Empirical evidence of this abounds hence the phenomenon of third-termism and, in the words of Burundi President Pierre Nkurunziza, God’s plan (for Nkurunziza) to stay in power forever became vogue in the African body politic. As it were, at the time Trump riled the world with his racism-fueled diatribe, Ugandan President Yoweri Museveni was following in the footsteps of Nkurunziza and Rwanda’s Paul Kagame in panel beating his country’s constitution to make it possible for him to stay in power beyond the 75 years age limit it imposed.


Elsewhere, Africa is beset by strife, which often manifest itself in the suffering of the ordinary people – genocide, mass rapes and killings of women and children, child soldiers, poverty, migration to Europe in search of a better life and lately slavery – that is externally fueled with the support of despotic leaders to create instability as a smokescreen for raping the continent of her natural resources.


Paradoxically, the tsunami of condemnation elicited by Trump has never been directed at any of the continent’s errant leaders. In the event, if anyone is responsible for Trump’s diatribe, it is these self-serving leaders – with the help of blind loyalists of praise singers, bootlickers, sycophants, etc. - who have leveraged on their political clout to acquire obscene levels of wealth for themselves and their cronies having  elevated themselves to God statuses and now believe they are above their nations. In the face of this damning indictment, chastising Trump becomes hypocritical ostensibly because it is based on the notion that an outsider has no right to condemn the evils of our leaders in the same way that African Americans take umbrage to anyone, least of all Caucasians, referring to them as niggers because some of them believe it is their exclusive preserve to call each other niggers.  

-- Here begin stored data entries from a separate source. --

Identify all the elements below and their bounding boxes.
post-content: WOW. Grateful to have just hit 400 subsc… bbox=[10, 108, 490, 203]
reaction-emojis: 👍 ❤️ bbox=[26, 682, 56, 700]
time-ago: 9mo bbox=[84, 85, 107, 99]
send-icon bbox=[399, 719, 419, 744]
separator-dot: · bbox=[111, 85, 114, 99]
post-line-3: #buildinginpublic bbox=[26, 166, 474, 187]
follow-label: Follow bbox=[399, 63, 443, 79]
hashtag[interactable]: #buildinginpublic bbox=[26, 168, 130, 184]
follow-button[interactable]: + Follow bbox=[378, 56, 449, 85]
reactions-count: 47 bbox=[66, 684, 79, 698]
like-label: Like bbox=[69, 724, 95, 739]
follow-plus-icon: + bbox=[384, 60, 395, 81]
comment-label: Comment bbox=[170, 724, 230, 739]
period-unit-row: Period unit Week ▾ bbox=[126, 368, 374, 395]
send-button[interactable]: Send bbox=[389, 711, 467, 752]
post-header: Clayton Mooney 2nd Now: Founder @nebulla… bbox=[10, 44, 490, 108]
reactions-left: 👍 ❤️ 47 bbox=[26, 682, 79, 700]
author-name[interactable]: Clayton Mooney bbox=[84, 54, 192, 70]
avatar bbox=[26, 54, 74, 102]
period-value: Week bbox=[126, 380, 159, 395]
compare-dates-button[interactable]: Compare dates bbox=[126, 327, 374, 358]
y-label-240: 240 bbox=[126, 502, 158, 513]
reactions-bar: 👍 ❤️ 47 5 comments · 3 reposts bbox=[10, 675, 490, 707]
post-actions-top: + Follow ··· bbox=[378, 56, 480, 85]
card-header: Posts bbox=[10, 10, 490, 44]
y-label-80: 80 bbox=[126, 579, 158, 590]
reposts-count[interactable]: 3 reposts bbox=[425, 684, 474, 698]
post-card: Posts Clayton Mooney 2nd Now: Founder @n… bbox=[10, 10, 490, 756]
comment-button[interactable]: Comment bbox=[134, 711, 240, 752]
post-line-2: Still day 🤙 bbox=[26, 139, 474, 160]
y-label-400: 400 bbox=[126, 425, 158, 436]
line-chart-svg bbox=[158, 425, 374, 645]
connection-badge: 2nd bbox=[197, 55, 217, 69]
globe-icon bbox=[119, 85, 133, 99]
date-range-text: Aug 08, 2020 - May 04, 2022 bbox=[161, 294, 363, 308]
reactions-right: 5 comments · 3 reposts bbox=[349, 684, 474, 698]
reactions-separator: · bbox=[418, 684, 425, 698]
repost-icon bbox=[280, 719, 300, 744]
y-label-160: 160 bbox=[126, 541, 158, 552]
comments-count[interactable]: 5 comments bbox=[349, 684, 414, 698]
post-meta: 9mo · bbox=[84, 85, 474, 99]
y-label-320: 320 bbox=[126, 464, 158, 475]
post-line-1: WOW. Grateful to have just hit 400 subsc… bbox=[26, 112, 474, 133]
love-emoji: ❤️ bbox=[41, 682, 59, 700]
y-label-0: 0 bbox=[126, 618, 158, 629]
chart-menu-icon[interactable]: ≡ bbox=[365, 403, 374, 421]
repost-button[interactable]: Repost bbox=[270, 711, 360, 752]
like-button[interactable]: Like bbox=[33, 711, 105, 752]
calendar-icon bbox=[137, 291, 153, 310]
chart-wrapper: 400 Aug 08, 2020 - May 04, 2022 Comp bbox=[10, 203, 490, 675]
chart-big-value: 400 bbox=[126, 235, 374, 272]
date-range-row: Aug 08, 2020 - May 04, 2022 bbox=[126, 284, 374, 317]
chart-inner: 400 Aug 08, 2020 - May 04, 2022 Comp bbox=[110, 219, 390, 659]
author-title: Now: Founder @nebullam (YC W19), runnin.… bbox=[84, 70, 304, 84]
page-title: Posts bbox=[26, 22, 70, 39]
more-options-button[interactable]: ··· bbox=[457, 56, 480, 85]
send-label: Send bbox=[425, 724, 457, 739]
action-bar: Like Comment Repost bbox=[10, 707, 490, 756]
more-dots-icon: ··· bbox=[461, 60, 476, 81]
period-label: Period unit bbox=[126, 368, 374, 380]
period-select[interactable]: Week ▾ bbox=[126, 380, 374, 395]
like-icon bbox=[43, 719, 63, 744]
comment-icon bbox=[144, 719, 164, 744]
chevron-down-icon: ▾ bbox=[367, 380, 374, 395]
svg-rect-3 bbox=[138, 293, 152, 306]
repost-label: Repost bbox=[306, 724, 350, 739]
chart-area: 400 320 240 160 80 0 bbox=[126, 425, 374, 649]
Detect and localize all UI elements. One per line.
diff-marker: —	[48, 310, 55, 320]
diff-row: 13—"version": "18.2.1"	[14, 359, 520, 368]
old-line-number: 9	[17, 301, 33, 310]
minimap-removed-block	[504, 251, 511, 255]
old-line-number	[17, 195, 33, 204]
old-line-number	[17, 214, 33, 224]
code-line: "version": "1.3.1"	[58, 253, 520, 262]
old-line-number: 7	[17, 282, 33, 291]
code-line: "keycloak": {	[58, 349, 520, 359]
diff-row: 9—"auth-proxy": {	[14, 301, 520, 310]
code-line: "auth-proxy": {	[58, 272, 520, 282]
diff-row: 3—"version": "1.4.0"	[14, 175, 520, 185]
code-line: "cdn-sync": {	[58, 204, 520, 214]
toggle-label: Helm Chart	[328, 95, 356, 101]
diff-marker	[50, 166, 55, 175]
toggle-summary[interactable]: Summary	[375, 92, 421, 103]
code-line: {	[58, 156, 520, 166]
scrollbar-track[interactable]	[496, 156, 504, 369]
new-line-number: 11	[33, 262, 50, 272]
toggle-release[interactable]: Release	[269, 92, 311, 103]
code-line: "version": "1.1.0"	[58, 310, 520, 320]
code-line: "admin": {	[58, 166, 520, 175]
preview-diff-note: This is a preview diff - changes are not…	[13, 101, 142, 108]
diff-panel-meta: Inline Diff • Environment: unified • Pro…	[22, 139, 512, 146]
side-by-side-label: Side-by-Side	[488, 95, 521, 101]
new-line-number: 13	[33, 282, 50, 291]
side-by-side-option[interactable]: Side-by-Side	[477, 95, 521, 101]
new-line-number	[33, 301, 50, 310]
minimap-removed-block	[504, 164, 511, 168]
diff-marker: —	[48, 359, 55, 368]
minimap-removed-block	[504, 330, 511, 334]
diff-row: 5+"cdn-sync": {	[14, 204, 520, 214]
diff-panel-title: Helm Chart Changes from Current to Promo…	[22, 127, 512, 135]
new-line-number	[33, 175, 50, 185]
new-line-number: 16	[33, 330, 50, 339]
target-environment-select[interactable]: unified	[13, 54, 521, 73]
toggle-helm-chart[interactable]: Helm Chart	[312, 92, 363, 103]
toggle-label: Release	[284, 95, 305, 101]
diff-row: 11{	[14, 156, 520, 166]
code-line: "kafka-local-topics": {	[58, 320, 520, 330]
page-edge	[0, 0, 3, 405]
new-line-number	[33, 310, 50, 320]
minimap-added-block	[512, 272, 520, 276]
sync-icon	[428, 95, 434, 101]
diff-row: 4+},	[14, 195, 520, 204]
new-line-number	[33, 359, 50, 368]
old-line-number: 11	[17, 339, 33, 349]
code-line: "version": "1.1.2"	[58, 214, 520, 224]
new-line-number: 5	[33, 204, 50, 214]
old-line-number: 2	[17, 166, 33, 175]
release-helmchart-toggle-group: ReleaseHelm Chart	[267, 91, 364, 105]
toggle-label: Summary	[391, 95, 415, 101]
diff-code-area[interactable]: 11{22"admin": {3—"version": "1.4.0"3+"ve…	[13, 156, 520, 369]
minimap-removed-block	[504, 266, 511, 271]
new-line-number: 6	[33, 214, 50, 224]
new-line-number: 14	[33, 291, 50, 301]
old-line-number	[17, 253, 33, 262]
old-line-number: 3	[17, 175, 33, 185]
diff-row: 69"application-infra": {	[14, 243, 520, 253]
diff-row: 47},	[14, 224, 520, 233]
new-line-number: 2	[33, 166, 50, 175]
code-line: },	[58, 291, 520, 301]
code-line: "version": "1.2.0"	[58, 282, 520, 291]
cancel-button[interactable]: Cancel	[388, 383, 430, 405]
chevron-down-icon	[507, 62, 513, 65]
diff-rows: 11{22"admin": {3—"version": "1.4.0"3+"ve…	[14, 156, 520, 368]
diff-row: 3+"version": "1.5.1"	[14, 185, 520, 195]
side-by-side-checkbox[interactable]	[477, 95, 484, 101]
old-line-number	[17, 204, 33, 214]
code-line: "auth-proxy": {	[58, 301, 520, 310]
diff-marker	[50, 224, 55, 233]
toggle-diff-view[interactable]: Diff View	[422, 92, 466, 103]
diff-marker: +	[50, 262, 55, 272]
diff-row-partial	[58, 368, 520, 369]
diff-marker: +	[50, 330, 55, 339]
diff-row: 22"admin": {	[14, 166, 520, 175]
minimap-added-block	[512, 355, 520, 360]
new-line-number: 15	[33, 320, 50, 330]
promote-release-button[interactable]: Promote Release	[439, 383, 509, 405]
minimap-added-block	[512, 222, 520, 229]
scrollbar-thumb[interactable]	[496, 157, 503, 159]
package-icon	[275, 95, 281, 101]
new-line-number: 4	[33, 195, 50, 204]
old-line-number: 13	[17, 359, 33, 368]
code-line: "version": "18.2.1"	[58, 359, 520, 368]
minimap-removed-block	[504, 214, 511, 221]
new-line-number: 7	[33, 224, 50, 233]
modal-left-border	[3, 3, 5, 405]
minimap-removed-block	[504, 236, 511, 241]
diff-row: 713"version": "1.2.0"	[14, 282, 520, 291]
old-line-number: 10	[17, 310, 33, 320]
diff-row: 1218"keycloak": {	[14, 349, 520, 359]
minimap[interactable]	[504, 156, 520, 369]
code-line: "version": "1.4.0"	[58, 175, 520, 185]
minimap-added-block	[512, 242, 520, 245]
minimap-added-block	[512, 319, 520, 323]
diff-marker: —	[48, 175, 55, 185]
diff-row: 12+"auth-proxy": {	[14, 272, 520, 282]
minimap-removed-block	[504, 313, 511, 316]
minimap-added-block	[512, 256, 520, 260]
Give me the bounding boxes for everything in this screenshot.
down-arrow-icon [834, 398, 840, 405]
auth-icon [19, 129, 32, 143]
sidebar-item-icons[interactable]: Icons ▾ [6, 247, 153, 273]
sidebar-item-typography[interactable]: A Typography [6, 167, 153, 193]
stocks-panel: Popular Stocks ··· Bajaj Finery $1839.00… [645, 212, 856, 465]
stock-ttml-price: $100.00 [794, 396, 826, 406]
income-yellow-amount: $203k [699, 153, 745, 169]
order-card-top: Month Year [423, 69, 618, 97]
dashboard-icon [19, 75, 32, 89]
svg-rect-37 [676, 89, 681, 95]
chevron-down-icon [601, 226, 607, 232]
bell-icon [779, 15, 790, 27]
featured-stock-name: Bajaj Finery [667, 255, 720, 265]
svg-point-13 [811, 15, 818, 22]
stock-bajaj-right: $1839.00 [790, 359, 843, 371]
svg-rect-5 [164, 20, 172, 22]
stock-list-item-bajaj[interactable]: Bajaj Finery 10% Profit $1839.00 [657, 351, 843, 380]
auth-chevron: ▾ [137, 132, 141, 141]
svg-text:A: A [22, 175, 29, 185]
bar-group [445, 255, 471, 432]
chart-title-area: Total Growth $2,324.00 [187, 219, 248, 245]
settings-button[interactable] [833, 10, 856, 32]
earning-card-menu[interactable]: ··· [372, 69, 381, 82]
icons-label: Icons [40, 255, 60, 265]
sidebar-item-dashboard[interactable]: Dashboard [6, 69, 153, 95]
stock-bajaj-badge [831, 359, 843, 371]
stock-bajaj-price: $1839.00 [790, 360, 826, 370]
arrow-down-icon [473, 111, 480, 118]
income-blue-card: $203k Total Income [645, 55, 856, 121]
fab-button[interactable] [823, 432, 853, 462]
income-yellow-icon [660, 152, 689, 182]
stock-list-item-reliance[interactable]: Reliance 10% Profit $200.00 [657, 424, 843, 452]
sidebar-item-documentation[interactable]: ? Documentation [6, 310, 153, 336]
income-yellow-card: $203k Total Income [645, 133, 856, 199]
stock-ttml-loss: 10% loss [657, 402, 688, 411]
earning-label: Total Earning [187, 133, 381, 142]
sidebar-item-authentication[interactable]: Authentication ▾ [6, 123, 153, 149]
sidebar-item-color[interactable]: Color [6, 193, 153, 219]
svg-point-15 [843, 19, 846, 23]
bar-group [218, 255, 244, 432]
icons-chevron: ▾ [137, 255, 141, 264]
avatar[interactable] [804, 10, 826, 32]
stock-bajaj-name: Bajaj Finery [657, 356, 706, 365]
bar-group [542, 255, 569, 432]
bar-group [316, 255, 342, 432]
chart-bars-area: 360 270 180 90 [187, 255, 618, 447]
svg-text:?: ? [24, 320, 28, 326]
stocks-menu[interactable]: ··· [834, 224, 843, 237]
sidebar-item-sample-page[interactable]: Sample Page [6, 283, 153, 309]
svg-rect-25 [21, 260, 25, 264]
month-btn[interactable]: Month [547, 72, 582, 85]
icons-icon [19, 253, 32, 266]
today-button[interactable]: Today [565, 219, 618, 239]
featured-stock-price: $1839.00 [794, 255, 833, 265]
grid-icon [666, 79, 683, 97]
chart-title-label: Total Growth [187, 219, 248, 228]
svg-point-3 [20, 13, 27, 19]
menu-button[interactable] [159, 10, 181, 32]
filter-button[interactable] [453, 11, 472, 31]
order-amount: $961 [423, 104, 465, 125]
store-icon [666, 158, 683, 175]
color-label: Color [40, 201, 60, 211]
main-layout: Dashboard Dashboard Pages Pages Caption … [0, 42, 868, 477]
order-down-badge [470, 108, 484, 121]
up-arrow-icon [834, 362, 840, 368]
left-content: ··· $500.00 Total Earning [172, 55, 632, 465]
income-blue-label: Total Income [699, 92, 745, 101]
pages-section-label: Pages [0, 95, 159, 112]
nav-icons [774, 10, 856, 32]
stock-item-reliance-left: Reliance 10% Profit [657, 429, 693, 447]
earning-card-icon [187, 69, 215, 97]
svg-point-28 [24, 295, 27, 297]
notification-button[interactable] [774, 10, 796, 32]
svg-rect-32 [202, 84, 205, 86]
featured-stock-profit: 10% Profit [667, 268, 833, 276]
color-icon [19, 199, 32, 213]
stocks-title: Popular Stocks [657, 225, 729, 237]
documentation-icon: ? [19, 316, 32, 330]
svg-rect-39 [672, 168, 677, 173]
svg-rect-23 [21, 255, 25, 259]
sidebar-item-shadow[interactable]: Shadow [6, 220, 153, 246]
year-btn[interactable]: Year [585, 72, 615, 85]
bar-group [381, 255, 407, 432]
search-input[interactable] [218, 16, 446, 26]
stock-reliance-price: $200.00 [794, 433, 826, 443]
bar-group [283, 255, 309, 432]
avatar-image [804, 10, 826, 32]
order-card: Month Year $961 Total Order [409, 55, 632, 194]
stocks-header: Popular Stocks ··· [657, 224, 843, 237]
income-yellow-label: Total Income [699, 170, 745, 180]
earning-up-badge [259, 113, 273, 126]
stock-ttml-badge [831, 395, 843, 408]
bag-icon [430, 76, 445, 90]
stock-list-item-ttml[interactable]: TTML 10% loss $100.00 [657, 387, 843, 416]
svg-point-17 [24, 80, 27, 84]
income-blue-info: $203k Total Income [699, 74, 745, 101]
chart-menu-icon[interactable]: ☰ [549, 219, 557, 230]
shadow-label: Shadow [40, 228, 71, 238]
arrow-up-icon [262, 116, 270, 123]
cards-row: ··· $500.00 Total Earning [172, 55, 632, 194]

In turn Trump’s putrid diatribe should not have been directed on Africans per se, themselves victims, but to the African leadership collective – with an exception of a small minority – responsible for impoverishing their people. After all they are responsible for shipping abroad Africa’s raw natural resources for their and cronies exclusive benefits. The intra-African regional trading regime African leaders often pay lip service to in their many expensive summits remains elusive because African leaders are fixated on their own and the welfare of their cronies propping up their political hegemony.
African has a discernible deficit of strategic, intelligent, honest and ethical leaders and is not deserving the present crop of leaders responsible for fueling racist diatribe by bigots like Trump. It is these current crop of leaders that are responsible for the exodus of Africans fleeing their countries in search of a better life elsewhere.